In Spitamen district, Ms. Veevers-Carter met with doctors and nurses of the rural health centers of “Saidkurgan” and “Tagoyak”, where the World Bank is supporting a pilot of a new financing scheme in primary healthcare aimed at increasing the coverage and quality of maternal and child health. The performance-based financing scheme was piloted in 17 health facilities in Spitamen since 2014 under the World Bank financed Health Services Improvement Project. As a result of the pilot, health facilities report an increased number of postnatal care visits and fully vaccinated children in Spitamen. The project is supporting the Government of Tajikistan in expanding the pilot to almost 300 additional primary health care facilities in Sughd and Khatlon oblasts, which are the project’s target regions.
Another key reform supported by the World Bank and successfully piloted in Istravshan district is Targeted Social Assistance, which aims to provide a consolidated social assistance benefit to the poorest 20 percent of the population through better targeting.
“The pilot of the Targeted Social Assistance in Istravshan demonstrated very good results in terms of identifying and targeting households, who need assistance the most,” said Patricia Veevers-Carter, the World Bank Country Manager for Tajikistan at the meeting with Istravshan authorities. “The World Bank is supporting the Government in expanding the pilot to 25 districts from July 2014, and further expanding to 40 districts by the end of the year 2015 and take the reform nationwide by 2017.”
In Konibodom and Bobojon Gafurov districts, Ms.

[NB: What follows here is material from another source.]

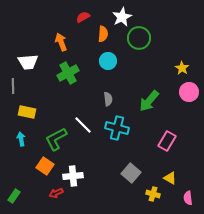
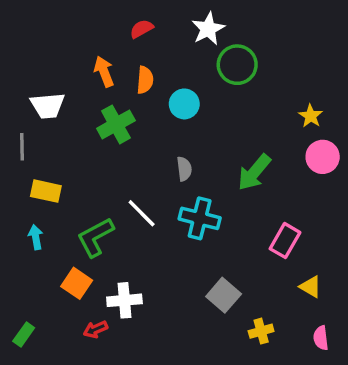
orange semicircle: (103, 34) -> (145, 80), moved
yellow triangle: (170, 178) -> (311, 287), moved
yellow cross: (153, 194) -> (261, 331), turned -32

Veevers-Carter met with farmers, who benefited from much needed water for their land through better irrigation and drainage infrastructure as part of the World Bank financed Ferghana Valley Water Resource Management Project, a grant of US$24.17 million. The project supported improved irrigation for 7,349 hectares of land, benefiting 2,134 farming households in the two districts through rehabilitation of pumps, wells and drainage infrastructure, cleaning of canals and improvement of embankments. The project supported the establishment of two Water User Associations and helped strengthen the Early Warning System of the Kairakkum Dam in response to potential emergencies.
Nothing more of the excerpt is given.